The arbitration clause in this case told the arbitrator to apply Wisconsin law "strictly." This unusual stipulation, like other exact directive language in arbitration clauses, see, e.g., Poland Spring Corp. v. United Food & Commercial Workers Int'l Union, AFL-CIO-CLC, Local 1445, 314 F.3d 29 (1st Cir. 2002); Roadway Package System, Inc. v. Kayser, 257 F.3d 287 (3d Cir. 2001); Milwaukee Board of School Directors v. Milwaukee Teachers' Education Ass'n, supra, 287 N.W.2d at 135-36, limited the extent to which the arbitrator could indulge his fancy, here in interpreting Wisconsin insurance law. It is unrealistic to think that the arbitrator was even trying to interpret Wisconsin law. For though the misrepresentation statute, Wis. Stat. § 631.11(1)(b), on which Edstrom relies was argued to the arbitrator, he did not mention it in his opinion, let alone try to show that it is inapplicable because stop-loss insurance is really reinsurance. He seems not to have interpreted it at all but merely to have ignored it, which was inconsistent with the directive that he strictly apply Wisconsin law-and would have been inconsistent even if "strictly" had been omitted.

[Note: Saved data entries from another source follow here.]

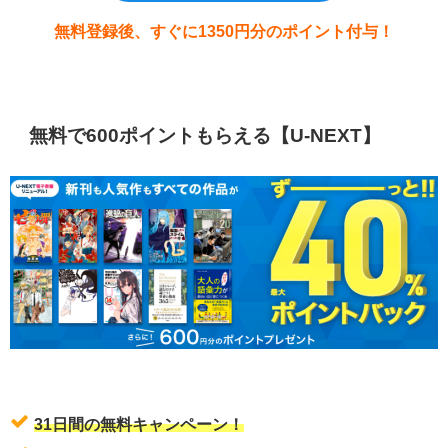
無料登録後、すぐに1350円分のポイント付与！
無料で600ポイントもらえる【U-NEXT】
31日間の無料キャンペーン！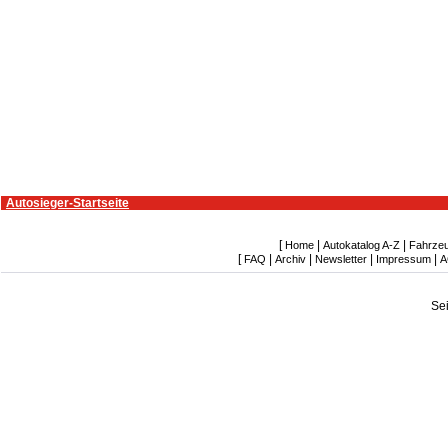
Autosieger-Startseite
[
|
|
Home
Autokatalog A-Z
Fahrze
[
|
|
|
|
FAQ
Archiv
Newsletter
Impressum
A
Se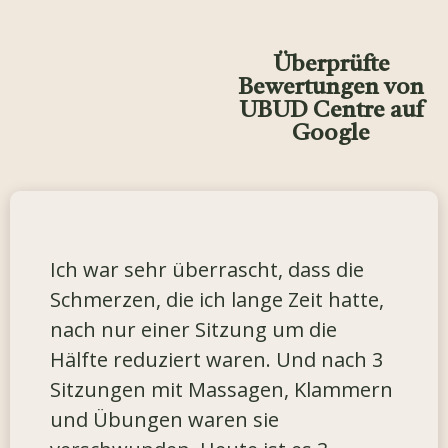
Überprüfte
Bewertungen von
UBUD Centre auf
Google
Ich war sehr überrascht, dass die
Schmerzen, die ich lange Zeit hatte,
nach nur einer Sitzung um die
Hälfte reduziert waren. Und nach 3
Sitzungen mit Massagen, Klammern
und Übungen waren sie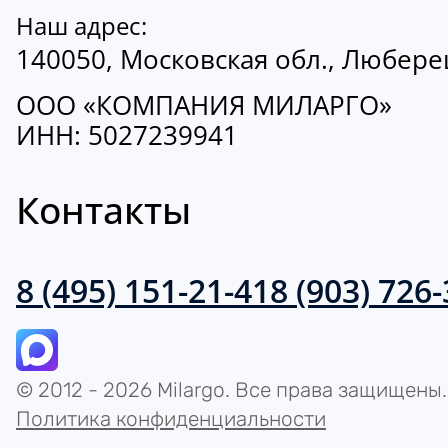
Наш адрес:
140050, Московская обл., Люберецк
ООО «КОМПАНИЯ МИЛАРГО»
ИНН: 5027239941
Контакты
8 (495) 151-21-41
8 (903) 726
© 2012 - 2026 Milargo. Все права защищены.
Политика конфиденциальности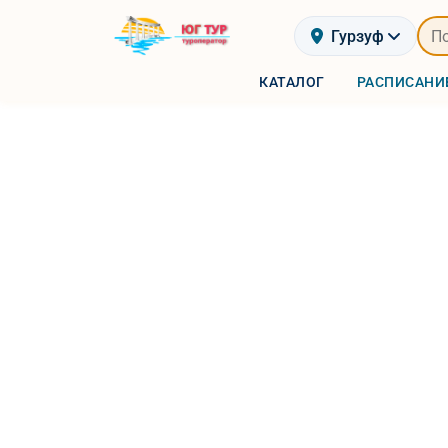
Гурзуф
КАТАЛОГ
РАСПИСАНИ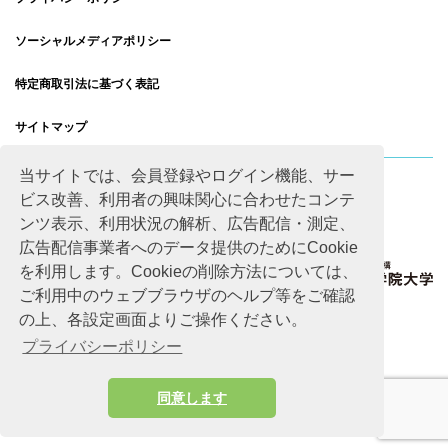
ソーシャルメディアポリシー
特定商取引法に基づく表記
サイトマップ
当サイトでは、会員登録やログイン機能、サー
ビス改善、利用者の興味関心に合わせたコンテ
ンツ表示、利用状況の解析、広告配信・測定、
広告配信事業者へのデータ提供のためにCookie
を利用します。Cookieの削除方法については、
ご利用中のウェブブラウザのヘルプ等をご確認
の上、各設定画面よりご操作ください。
プライバシーポリシー
同意します
Copyright © Advanced Academic Agency All rights reserved.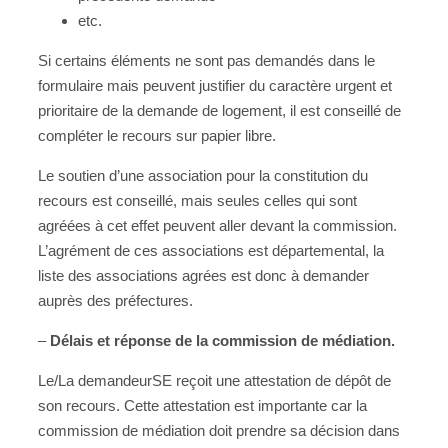
etc.
Si certains éléments ne sont pas demandés dans le
formulaire mais peuvent justifier du caractère urgent et
prioritaire de la demande de logement, il est conseillé de
compléter le recours sur papier libre.
Le soutien d’une association pour la constitution du
recours est conseillé, mais seules celles qui sont
agréées à cet effet peuvent aller devant la commission.
L’agrément de ces associations est départemental, la
liste des associations agrées est donc à demander
auprès des préfectures.
–
Délais et réponse de la commission de médiation.
Le/La demandeurSE reçoit une attestation de dépôt de
son recours. Cette attestation est importante car la
commission de médiation doit prendre sa décision dans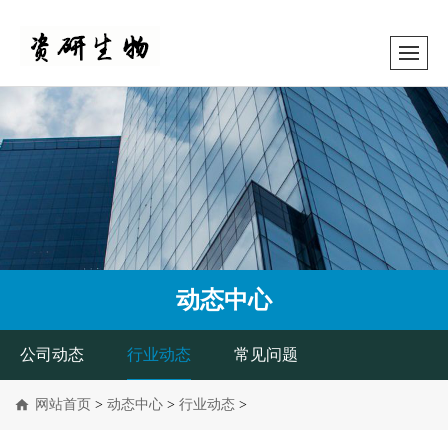
动态中心
公司动态
行业动态
常见问题
网站首页
>
动态中心
>
行业动态
>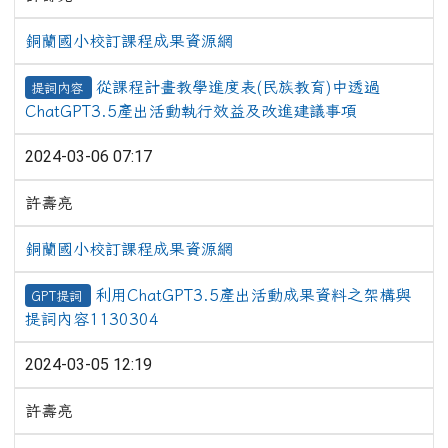
銅蘭國小校訂課程成果資源網
從課程計畫教學進度表(民族教育)中透過
提詞內容
ChatGPT3.5產出活動執行效益及改進建議事項
2024-03-06 07:17
許壽亮
銅蘭國小校訂課程成果資源網
利用ChatGPT3.5產出活動成果資料之架構與
GPT提詞
提詞內容1130304
2024-03-05 12:19
許壽亮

It might be replied that had the arbitrator not written an opinion (and he was not required to do so), we would attribute to him whatever interpretive path might lead to a conclusion that the statute was indeed inapplicable; and so if we pick apart arbitrators' opinions as we are doing here the result will be to deter arbitrators from writing opinions and "this would be undesirable for a well-reasoned opinion tends to engender confidence in the integrity of the process and aids in clarifying the underlying agreement." United Steelworkers of America v. Enterprise Wheel & Car Corp., 363 U.S. 593, 598 (1960). We doubt that there is an interpretive path in this case. Chicago Typographical Union No. 16 v. Chicago Sun-Times, Inc., supra, 935 F.2d at 1504-06. Companion has tried to persuade us that there is, but has failed. And we can no more ignore what an arbitrator says than what a jury says when it returns a special verdict rather than a general verdict or what a judge says who explains the basis for a ruling excluding evidence rather than just saying "objection sustained." Had the arbitrator in this case said to hell with Wisconsin law, we could not enforce his award on the ground that had he said nothing we would imagine what he might have said to make it seem that he was applying that law. Westerbeke Corp. v. Daihatsu Motor Co., 304 F.3d 200, 212 (2d Cir. 2002); Ottley v. Sheepshead Nursing Home, 688 F.2d 883, 891-92 and n. 2 (2d Cir. 1982) (concurring opinion).
Companion further argues that we must uphold the arbitrator's ruling if he could have found that the statute, even if strictly applied, would not forbid raising the deductible. There was evidence that Edstrom knew or should have known that its representation was false, and if that is right the statute would not protect it. But by saying only that the sincerity of Edstrom's representation was irrelevant (which it would be, if the Wisconsin statute were inapplicable), the arbitrator implied that he had not decided, and would not decide, the issue.
The district court is directed to vacate the arbitration award and return the matter to the arbitrator to determine whether Edstrom knew or should have known that its representation to Companion was false.
REVERSED AND REMANDED, WITH DIRECTIONS.